An der Moskauer Universität für Volkswirtschaft berichtet Professor Jurij Petrow: „Studenten haben oft keinerlei Vorstellung, warum ein funktionierender Rechtsrahmen essenziell für Wachstum ist. Sie sehen den Staat als lästige Behörde – etwas, das man umgeht, statt mit ihm zu arbeiten.“
Die Konsequenz: Fehlende Investitionen, lähmende Bürokratie und Korruption bleiben allgegenwärtig. Internationale Firmen tun sich schwer, weil sie nicht darauf vertrauen, bei Streitigkeiten fair behandelt zu werden. Kleinunternehmer weichen deshalb ins Graubereich‑Geschäft aus – mit Schmiergeldern statt offenen Verträgen.

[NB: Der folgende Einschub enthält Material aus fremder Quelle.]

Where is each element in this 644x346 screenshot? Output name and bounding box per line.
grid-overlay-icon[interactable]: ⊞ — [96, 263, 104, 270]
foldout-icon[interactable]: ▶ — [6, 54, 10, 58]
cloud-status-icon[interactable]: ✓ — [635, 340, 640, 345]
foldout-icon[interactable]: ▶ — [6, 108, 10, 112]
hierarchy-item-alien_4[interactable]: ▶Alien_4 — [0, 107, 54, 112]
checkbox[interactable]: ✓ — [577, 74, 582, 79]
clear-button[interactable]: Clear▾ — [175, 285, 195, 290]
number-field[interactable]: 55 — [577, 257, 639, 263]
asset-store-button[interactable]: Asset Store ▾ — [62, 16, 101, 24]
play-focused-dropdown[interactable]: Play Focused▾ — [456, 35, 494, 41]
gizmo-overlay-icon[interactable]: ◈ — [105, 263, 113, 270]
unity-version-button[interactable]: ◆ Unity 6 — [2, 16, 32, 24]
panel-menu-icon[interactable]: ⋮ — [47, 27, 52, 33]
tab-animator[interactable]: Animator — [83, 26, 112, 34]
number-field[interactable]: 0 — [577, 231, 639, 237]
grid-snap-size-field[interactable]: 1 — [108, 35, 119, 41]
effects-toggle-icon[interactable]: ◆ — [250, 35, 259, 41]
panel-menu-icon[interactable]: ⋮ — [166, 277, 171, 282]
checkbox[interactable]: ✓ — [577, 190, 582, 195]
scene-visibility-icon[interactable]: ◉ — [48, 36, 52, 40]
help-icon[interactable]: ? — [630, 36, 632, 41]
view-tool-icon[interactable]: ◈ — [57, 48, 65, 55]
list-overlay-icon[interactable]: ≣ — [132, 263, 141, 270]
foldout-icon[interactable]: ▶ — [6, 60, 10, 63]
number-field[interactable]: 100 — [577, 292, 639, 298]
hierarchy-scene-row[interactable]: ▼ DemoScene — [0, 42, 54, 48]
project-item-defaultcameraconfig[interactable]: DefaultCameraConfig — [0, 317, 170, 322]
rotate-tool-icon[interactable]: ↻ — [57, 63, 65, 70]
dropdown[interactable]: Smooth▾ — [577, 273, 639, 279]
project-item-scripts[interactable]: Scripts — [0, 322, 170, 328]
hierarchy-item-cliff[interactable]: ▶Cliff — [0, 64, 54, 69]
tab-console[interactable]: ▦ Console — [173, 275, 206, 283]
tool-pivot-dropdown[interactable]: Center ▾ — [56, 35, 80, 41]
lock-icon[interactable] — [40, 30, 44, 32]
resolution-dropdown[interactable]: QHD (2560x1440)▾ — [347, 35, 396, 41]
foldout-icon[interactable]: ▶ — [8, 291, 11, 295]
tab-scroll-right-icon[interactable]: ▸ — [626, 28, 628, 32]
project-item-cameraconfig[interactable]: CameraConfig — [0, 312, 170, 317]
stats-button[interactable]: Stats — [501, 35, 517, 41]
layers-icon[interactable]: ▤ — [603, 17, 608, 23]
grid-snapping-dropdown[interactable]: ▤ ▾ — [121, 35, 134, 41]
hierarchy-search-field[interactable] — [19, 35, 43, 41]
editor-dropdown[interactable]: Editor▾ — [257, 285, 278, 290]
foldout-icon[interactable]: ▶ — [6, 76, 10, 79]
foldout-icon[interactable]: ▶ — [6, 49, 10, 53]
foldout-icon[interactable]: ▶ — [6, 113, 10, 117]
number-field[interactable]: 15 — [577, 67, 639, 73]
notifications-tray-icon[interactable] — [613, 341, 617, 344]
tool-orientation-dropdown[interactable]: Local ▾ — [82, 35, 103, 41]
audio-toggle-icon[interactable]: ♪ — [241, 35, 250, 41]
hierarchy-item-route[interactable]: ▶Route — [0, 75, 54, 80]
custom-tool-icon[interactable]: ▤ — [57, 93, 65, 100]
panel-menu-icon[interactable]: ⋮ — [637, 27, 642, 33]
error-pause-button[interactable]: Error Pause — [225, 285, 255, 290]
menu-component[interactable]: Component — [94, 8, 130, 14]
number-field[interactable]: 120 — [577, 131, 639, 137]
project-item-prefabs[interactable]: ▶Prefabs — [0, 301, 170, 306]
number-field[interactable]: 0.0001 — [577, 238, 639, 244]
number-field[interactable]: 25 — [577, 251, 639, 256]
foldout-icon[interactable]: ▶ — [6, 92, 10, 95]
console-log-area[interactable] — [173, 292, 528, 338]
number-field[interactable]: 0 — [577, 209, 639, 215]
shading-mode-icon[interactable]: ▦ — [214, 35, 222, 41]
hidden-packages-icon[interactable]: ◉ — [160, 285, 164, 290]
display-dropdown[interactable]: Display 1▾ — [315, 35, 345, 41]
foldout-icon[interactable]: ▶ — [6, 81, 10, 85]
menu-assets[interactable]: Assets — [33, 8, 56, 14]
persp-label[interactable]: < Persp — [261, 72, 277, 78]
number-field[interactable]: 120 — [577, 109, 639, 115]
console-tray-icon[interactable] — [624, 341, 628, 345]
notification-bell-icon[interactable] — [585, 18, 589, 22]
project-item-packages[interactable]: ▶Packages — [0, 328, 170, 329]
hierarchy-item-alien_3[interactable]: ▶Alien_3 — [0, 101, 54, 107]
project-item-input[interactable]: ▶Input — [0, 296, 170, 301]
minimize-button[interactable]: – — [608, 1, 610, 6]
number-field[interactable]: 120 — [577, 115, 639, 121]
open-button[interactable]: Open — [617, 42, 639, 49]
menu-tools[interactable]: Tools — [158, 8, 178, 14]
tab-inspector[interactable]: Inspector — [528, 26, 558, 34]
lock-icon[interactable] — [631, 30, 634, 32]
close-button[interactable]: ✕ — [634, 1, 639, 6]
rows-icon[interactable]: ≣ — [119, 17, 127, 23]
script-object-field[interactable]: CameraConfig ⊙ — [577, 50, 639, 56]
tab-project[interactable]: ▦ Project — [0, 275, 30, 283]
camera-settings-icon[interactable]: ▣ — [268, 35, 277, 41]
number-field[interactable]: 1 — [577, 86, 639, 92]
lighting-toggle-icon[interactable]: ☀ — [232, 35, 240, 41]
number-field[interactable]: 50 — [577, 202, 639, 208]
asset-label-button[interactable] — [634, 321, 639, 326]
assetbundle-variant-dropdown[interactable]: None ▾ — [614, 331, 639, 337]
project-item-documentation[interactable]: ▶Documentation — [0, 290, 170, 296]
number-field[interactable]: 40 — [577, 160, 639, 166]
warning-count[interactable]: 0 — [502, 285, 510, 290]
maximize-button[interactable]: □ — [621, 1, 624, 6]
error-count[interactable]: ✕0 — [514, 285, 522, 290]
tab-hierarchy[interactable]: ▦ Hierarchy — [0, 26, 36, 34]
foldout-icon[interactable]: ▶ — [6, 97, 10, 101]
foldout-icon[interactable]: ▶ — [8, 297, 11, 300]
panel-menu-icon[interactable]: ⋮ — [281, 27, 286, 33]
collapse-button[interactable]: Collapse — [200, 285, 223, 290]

Trotz aller Rückschläge bleibt der Blick nach Westen für viele Russen ambivalent: Der Traum von Wohlstand, Luxusautos und vollen Supermarktregalen besteht weiter. Doch die Lehre aus den Voucher‑Jahren ist unmissverständlich: Wer ökonomische Freiheit will, muss zuerst die Grundlagen – Rechtsstaat, Transparenz und Vertrauen – neu verhandeln. Ohne diese bleibt der russische Markt ein grauer Raum voller Chancen für wenige – und düstere Erinnerungen für die vielen.